Results: Of the 650 subjects randomly allocated to either first-line triple therapy, 641 subjects completed first-line therapy and 50 subjects completed second-line therapy. The first-line eradication rate (primary end point) was 92.6% (95% CI 89.2% to 95.2%) with vonoprazan versus 75.9% (95% CI 70.9% to 80.5%) with lansoprazole, with the difference being 16.7% (95% CI 11.2% to 22.1%) in favour of vonoprazan, thus confirming the non-inferiority of vonoprazan (p<0.0001). The second-line eradication rate (secondary end point) was also high (98.0%; 95% CI 89.4% to 99.9%) in those who received second-line therapy (n=50). Both first-line triple therapies were well tolerated with no notable differences.
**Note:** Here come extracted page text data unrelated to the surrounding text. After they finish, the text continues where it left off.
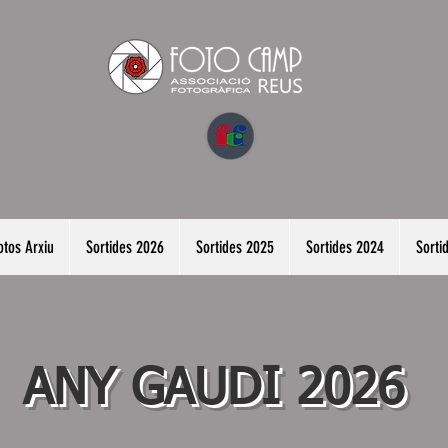
otos Arxiu
Sortides 2026
Sortides 2025
Sortides 2024
Sorti
ANY GAUDI 2026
Second-line triple therapy was also well tolerated.

Conclusion: Vonoprazan is effective as part of first-line triple therapy and as part of second-line triple therapy in H pylori-positive patients with a history of gastric or duodenal ulcer.
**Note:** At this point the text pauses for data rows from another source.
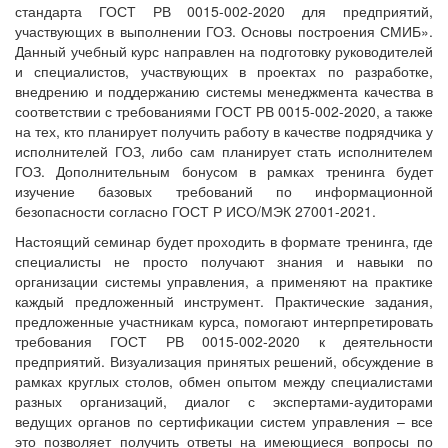
стандарта ГОСТ РВ 0015-002-2020 для предприятий,
участвующих в выполнении ГОЗ. Основы построения СМИБ».
Данный учебный курс направлен на подготовку руководителей
и специалистов, участвующих в проектах по разработке,
внедрению и поддержанию системы менеджмента качества в
соответствии с требованиями ГОСТ РВ 0015-002-2020, а также
на тех, кто планирует получить работу в качестве подрядчика у
исполнителей ГОЗ, либо сам планирует стать исполнителем
ГОЗ. Дополнительным бонусом в рамках тренинга будет
изучение базовых требований по информационной
безопасности согласно ГОСТ Р ИСО/МЭК 27001-2021.
Настоящий семинар будет проходить в формате тренинга, где
специалисты не просто получают знания и навыки по
организации системы управления, а применяют на практике
каждый предложенный инструмент. Практические задания,
предложенные участникам курса, помогают интерпретировать
требования ГОСТ РВ 0015-002-2020 к деятельности
предприятий. Визуализация принятых решений, обсуждение в
рамках круглых столов, обмен опытом между специалистами
разных организаций, диалог с экспертами-аудиторами
ведущих органов по сертификации систем управления – все
это позволяет получить ответы на имеющиеся вопросы по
Trial registration number: NCT01505127.

Keywords: ANTIBIOTIC THERAPY; CLINICAL TRIALS; HELICOBACTER PYLORI - TREATMENT; HELICOBACTER PYLORI INFECTION.

Figure 1

Flow diagram showing the study design. ^aAs part of triple therapy in combination with AMX and CLR. ^bAs part of triple therapy in combination with AMX and MTZ. AMX, amoxicillin; CLR, clarithromycin; LPZ, lansoprazole; MTZ, metronidazole; VPZ, vonoprazan.

Figure 2

CONSORT flow diagram showing progression through trial. AE, adverse event; CLR, clarithromycin; LPZ, lansoprazole; VPZ, vonoprazan.

Figure 3

Helicobacter pylori eradication rates (full analysis set) in (A) first-line triple therapy and (B) second-line triple therapy (95% CIs shown in brackets) are shown. ^aMissing urea breath test data (n=5); ^bmissing urea breath test data (n=1); p values for both non-inferiority and superiority tests are also provided. AMX, amoxicillin; CLR, clarithromycin; LPZ, lansoprazole; MTZ, metronidazole; VPZ, vonoprazan.

Figure 4

First-line Helicobacter pylori eradication rates in various subgroups (full analysis set) are shown. Six randomised subjects in whom the urea breath test had not been performed were excluded from these analyses; p values for superiority tests are provided. AMX, amoxicillin; CLR, clarithromycin; EM, extensive metabolisers; LPZ, lansoprazole; MIC, minimum inhibitory concentration; N.S., not significant; PM, poor metabolisers; VPZ, vonoprazan.